Ok, that’s what I came with in the last 30 minutes, just remembering some pieces of the game. I must say that the Half-Life 2 guys must learn something from the Portal dudes. Portal, although is just 1 hour long (18 minutes, if you are pretty fast and watch the YouTube video), have a complete story, nice puzzles and it is not annoying. I’m hoping that Episode 3 will take most of good stuff from Portal and be something that actually adds some closure to the Half-Life 2 story arc.

Star Trek: Tactical Assault (PSP)

I would really like to get my “trekker” badge, but I can’t stand the original series. Anything after that is something I really like (even the so hated “Enterprise”).

So, when I saw that there was a “Star Trek” game for my PSP, I thought “I have to have this one.” And, so, I bought it.

When you look at the box art and screenshots, you think you could point where your ship should stay, what weapons use, and such. You know, normal strategy game, as advertised in the box. Unfortunately, it isn’t so. First, you have to drive your ship. Second, you have to fire the weapons. As the weapons have some “arch” around your ship were they can fire, you need to keep them facing the enemy all the time. In the end, this just means that you keep spinning, spinning and spinning.

Also, the game completely forget that the space is a 3D space, not some “2D where people don’t crash just because the go a little bit higher or a little bit down (and then move to the previous place).”

And, just to top it with some yet boring stuff, the only link with the series are the ships and William Shatner voice in the opening credits. Not even the classic Star Trek theme song plays in the opening.

Another good idea just throwed in the garbage bin.

My 18 year old quest

When I was 12, I got a Hotbit from my parents.

Later, I bought a diskette drive for it and got a shoe box full of disks with games.
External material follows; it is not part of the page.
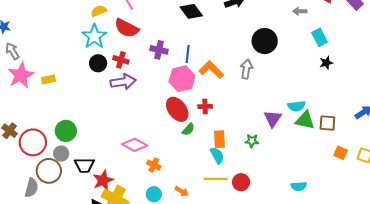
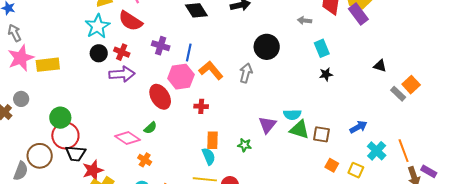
yellow rectangle: (48, 79) -> (48, 65), size x1.6
red ellipse: (177, 109) -> (160, 97), moved
green semicircle: (188, 129) -> (150, 128), moved
red circle: (33, 142) -> (65, 136), moved
gray circle: (61, 154) -> (21, 99), moved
Between those disks, there was “Nemesis”.

I was not good at it. Nowhere good. It was hard to just complete the first leve.

But now, 18 years later, I bought a PSP, a 64 handheld console. And I bought a game called “Gradius Collection”. And then, I could finally try to beat the game. It took two weeks (not counting those 18 years between seeing the game for the first time and buying a PSP), playing it from time to time, to finally see the ending credits:

Now, the question that it is probably roaming your head is: “What kind of fucktard would buy a 64 machine to play an emulation of an 8 bit game and feel happy about it?” Well, the answer is: Gradius is not an easy game. It is not just “select your skills and shoot everything” or “kill things, get money, buy armour/weapons, rinse, repeat”. Those are the games we play today. They don’t have something like “you have to watch around your ship and around the screen at the same time and if you get a hit, just one single hit, you are dead.”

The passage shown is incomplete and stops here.